I prayed that the LDS church would provide all that. It didn't happen!. The AIDS crisis shaked society to its core and LGBT people have to re-examine their lives and "alone" come to the acknowledgment that being in hiding was not healthy.

Monogamy and faithfulness was the answer. Now we feel free to be ourselves, all the vices that came from living in obscurity are finally coming to an end. We know feel free to love, have families, live monogamous lives and be proud of what we are.

I feel that our Heavenly Father rejoices in our new found freedom and fulfillment.

It is sad that the LDS church and the Evangelicals are colluding together and feeling that their freedom are under threat because people dare to be happy and dare to claim that the "shepherds have failed".

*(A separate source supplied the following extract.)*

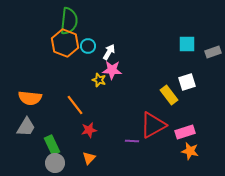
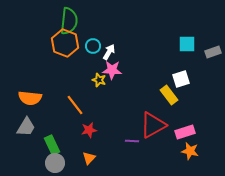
cyan circle: moved 5 px right
white square: moved 6 px left, 3 px up
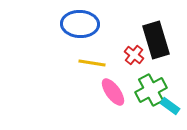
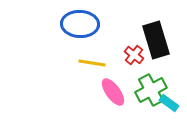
cyan rectangle: moved 1 px left, 3 px up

IMHO the LDS church still have time to rectify its position and establish itself as the Zion to ALL children of God.

Vancouver, WA

I'm not sure what religious freedom everyone is proclaiming is being lost. I haven't heard of anyone being denied to right to worship in the United States. It was a Latter-day Saint family that had to petition the Supreme Court to take prayer from schools because "Christian" kids were harassing their Mormon children with their "prayers." Public institutional support of religion is going away, but (as I live in the Unchurched Northwest) the opportunities to share and exercise our faith are absolutely still omnipresent in America. The government in the US (states) intervenes when people deny their dying children medication for religious reasons. Now, throughout the world, that is another story, there are so many oppressed by different religions and religious leaders. I'm grateful to be a Latter-day Saint and able to share my faith through words personally and published via the Internet.